In the late 1990s and early aughts, Jackie Chan, already a star in his native Hong Kong, found crossover success in the U.S. with a string of comedies pairing him with a fast-talking American, a formula that was neatly distilled into the tagline for his initial breakthrough, Rush Hour: “The fastest hands in the East meet the biggest mouth in the West.” Renny Harlin’s Skiptrace dusts off the old recipe, pitting Chan, here playing a straight-laced Hong Kong detective named Bennie Chan, against Johnny Knoxville as caddish American gambler Connor Watts. Bennie is trying to take down the drug lord who murdered his partner, when he discovers that Connor may have the evidence he needs to put his target away for good. Bennie tracks down Connor in Siberia, after which the plot switches into Midnight Run mode, with Bennie reluctantly escorting Connor back to Hong Kong as an uneasy alliance forms.

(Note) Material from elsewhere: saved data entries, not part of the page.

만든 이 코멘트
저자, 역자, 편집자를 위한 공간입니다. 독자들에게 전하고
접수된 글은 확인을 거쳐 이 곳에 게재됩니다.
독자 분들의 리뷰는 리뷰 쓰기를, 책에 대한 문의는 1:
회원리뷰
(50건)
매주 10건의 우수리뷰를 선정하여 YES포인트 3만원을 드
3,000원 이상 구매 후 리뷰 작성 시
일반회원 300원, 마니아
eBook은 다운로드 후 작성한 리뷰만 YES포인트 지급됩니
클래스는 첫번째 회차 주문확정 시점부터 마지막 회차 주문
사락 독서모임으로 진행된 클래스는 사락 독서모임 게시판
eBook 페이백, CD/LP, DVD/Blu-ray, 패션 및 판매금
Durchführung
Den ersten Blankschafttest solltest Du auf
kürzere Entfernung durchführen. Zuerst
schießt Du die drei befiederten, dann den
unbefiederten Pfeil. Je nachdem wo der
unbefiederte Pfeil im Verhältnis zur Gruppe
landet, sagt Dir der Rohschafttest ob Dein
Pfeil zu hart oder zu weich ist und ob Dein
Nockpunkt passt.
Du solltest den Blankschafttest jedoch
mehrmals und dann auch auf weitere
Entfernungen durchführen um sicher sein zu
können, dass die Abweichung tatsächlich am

In its better moments, Skiptrace recalls a Hope-Crosby Road picture, with Chan and Knoxville wending their way through a cartoon version of Asia via increasingly preposterous modes of transportation (train, three-wheeler truck, horse, inflated sheepskin raft, zipline), with stop-offs at a Mongolian wrestling match and Chinese mud festivals. This comic-book travelogue of Asia is filled with picturesque locations, ranging from the stilt houses of Tai O to vast rice terraces, but the overall tone is one of labored wackiness. Where the Hope-Crosby pictures were premised on the easy rapport between their two stars, the bloated action-comedy machinery of Skiptrace prevents any real chemistry from forming between Chan and Knoxville.

At 62, Chan is still doing his own stunts, and if these are necessarily scaled down from his heyday of crawling on hot coals and dangling from helicopters, he still manages to maintain his winking charisma and comic energy. He’s such an engaging performer that he even manages to enliven Knoxville’s usual reprobate shtick merely through his presence. But there’s little space between the constant gags, overblown set pieces, and manic score (which parodies everything from spaghetti westerns to Russian folk dances) for either Chan or Knoxville to establish a unique comedic identity for the film. And so Skiptrace ultimately feels simply perfunctory, the outlines of a reasonably entertaining action comedy waiting to be filled in.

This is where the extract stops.